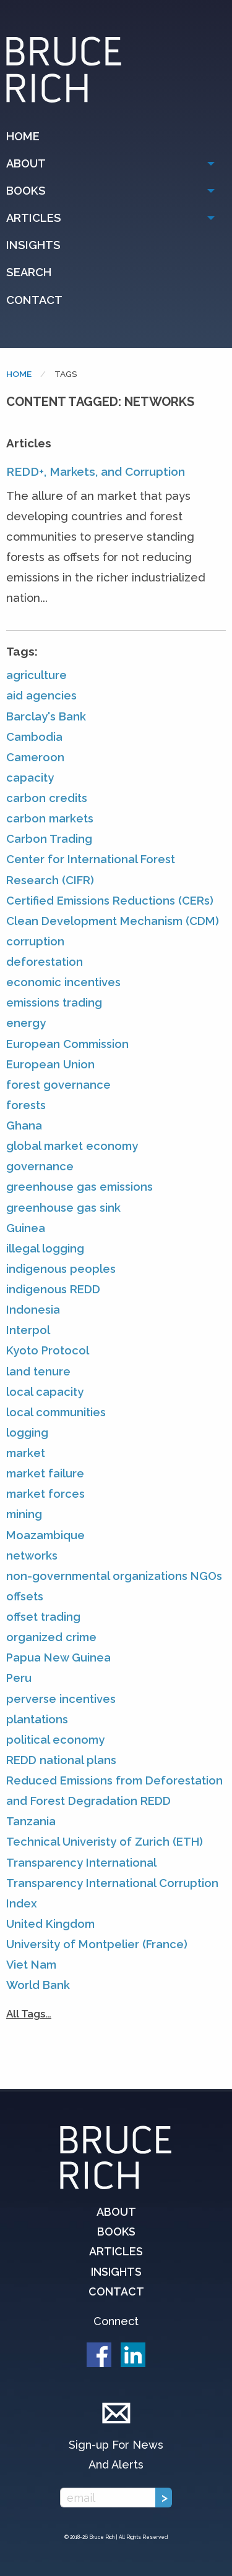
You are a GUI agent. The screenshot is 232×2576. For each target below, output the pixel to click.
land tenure (38, 1371)
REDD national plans (61, 1760)
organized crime (51, 1637)
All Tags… (28, 2014)
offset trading (43, 1616)
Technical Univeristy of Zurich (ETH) (104, 1841)
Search (28, 272)
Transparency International (81, 1862)
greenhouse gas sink (63, 1207)
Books (26, 190)
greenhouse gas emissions (79, 1186)
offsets (24, 1596)
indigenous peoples (61, 1268)
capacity (30, 777)
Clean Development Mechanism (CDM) (112, 920)
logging (27, 1432)
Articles (33, 217)
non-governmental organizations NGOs (114, 1575)
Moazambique (45, 1535)
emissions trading (54, 1002)
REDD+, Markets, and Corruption (95, 471)
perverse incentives (61, 1698)
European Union (50, 1064)
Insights (33, 245)
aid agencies (41, 695)
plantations (37, 1719)
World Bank (38, 1984)
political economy (55, 1739)
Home (23, 136)
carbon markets (49, 818)
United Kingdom (50, 1923)
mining (24, 1514)
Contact (34, 299)
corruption (35, 941)
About (26, 163)
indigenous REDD (53, 1289)
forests (26, 1105)
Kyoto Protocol (47, 1350)
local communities (56, 1412)
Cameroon (35, 757)
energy (26, 1022)
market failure (45, 1473)
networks (32, 1555)
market (25, 1452)
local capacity (45, 1391)
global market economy (72, 1145)
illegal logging (45, 1248)
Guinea (25, 1228)
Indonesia (33, 1309)
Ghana (24, 1125)
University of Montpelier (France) (96, 1944)
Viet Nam (31, 1964)
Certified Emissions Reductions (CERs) (109, 900)
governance (40, 1166)
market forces (45, 1493)
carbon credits (46, 798)
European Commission (67, 1043)
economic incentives (63, 982)
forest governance (58, 1084)
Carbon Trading (49, 838)
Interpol (28, 1330)
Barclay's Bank (46, 716)
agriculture (36, 675)
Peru (19, 1677)
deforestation (44, 961)
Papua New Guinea (58, 1657)
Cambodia (34, 736)
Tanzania (31, 1821)
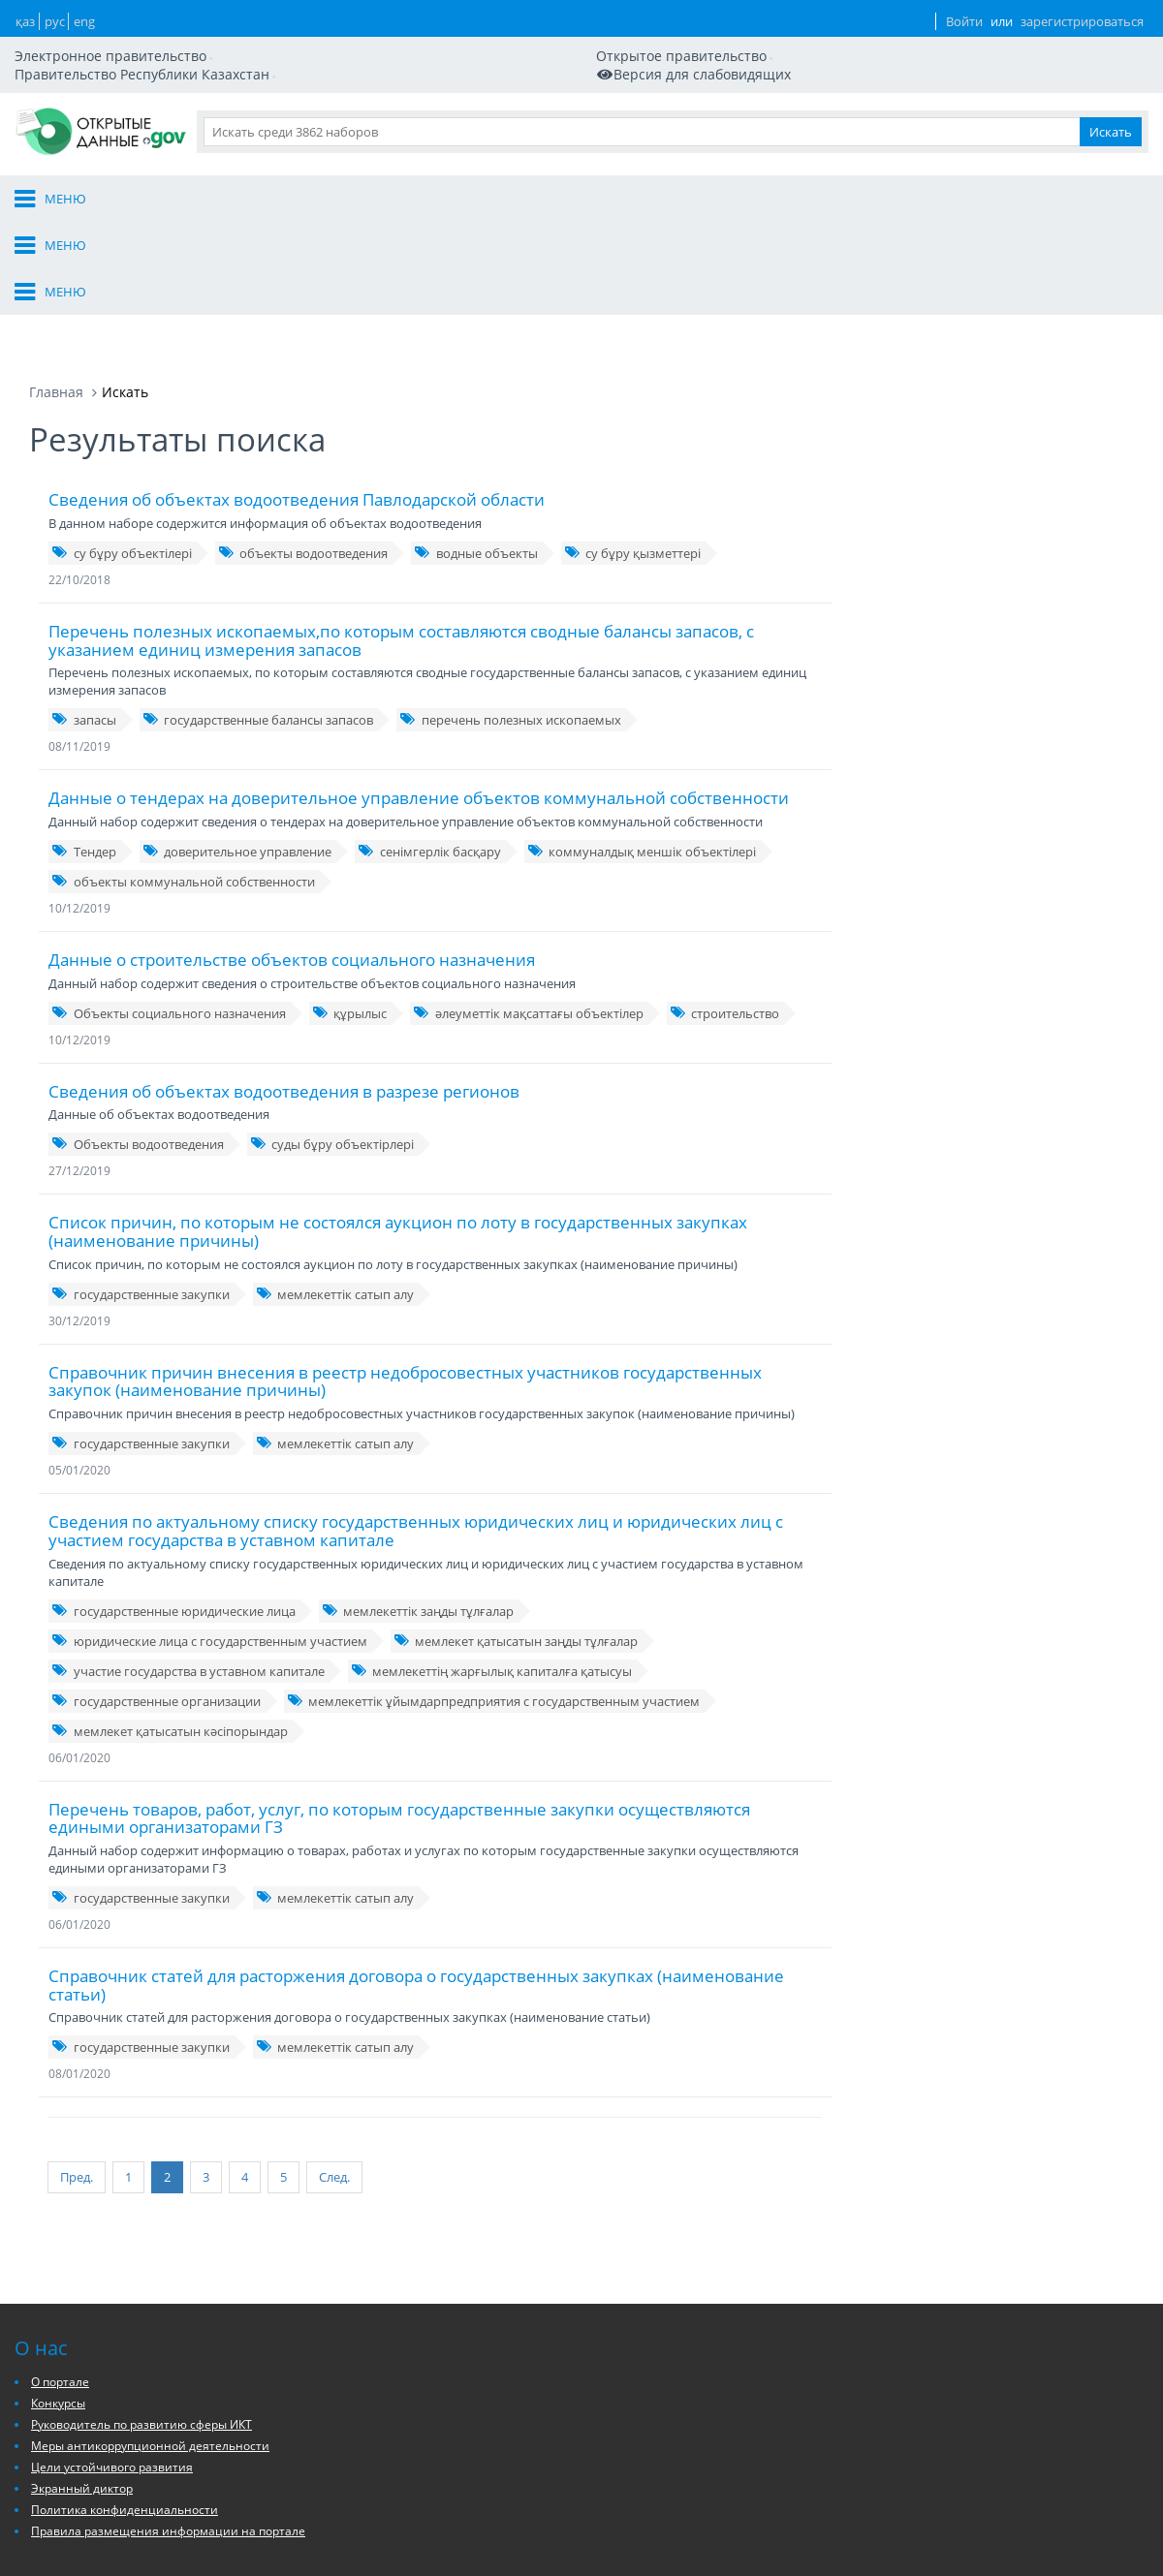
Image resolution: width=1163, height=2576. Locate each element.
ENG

※ ※ ※

An exact restatement of every record is required. Omit the images.

You are a GUI agent. The screenshot is 232×2576. For each target below, output the pixel to click.
land tenure (38, 1371)
REDD national plans (61, 1760)
organized crime (51, 1637)
All Tags… (28, 2014)
offset trading (43, 1616)
Technical Univeristy of Zurich (ETH) (104, 1841)
Search (28, 272)
Transparency International (81, 1862)
greenhouse gas sink (63, 1207)
Books (26, 190)
greenhouse gas emissions (79, 1186)
offsets (24, 1596)
indigenous peoples (61, 1268)
capacity (30, 777)
Clean Development Mechanism (CDM) (112, 920)
logging (27, 1432)
Articles (33, 217)
non-governmental organizations NGOs (114, 1575)
Moazambique (45, 1535)
emissions trading (54, 1002)
REDD+, Markets, and Corruption (95, 471)
perverse incentives (61, 1698)
European Union (50, 1064)
Insights (33, 245)
aid agencies (41, 695)
plantations (37, 1719)
World Bank (38, 1984)
political economy (55, 1739)
Home (23, 136)
carbon markets (49, 818)
United Kingdom (50, 1923)
mining (24, 1514)
Contact (34, 299)
corruption (35, 941)
About (26, 163)
indigenous REDD (53, 1289)
forests (26, 1105)
Kyoto Protocol (47, 1350)
local communities (56, 1412)
Cameroon (35, 757)
energy (26, 1022)
market failure (45, 1473)
networks (32, 1555)
market (25, 1452)
local capacity (45, 1391)
global market economy (72, 1145)
illegal logging (45, 1248)
Guinea (25, 1228)
Indonesia (33, 1309)
Ghana (24, 1125)
University of Montpelier (France) (96, 1944)
Viet Nam (31, 1964)
Certified Emissions Reductions (CERs) (109, 900)
governance (40, 1166)
market forces (45, 1493)
carbon credits (46, 798)
European Commission (67, 1043)
economic incentives (63, 982)
forest governance (58, 1084)
Carbon Trading (49, 838)
Interpol (28, 1330)
Barclay's Bank (46, 716)
agriculture (36, 675)
Peru (19, 1677)
deforestation (44, 961)
Papua New Guinea (58, 1657)
Cambodia (34, 736)
Tanzania (31, 1821)
Image resolution: width=1163, height=2576. Locate each element.
ENG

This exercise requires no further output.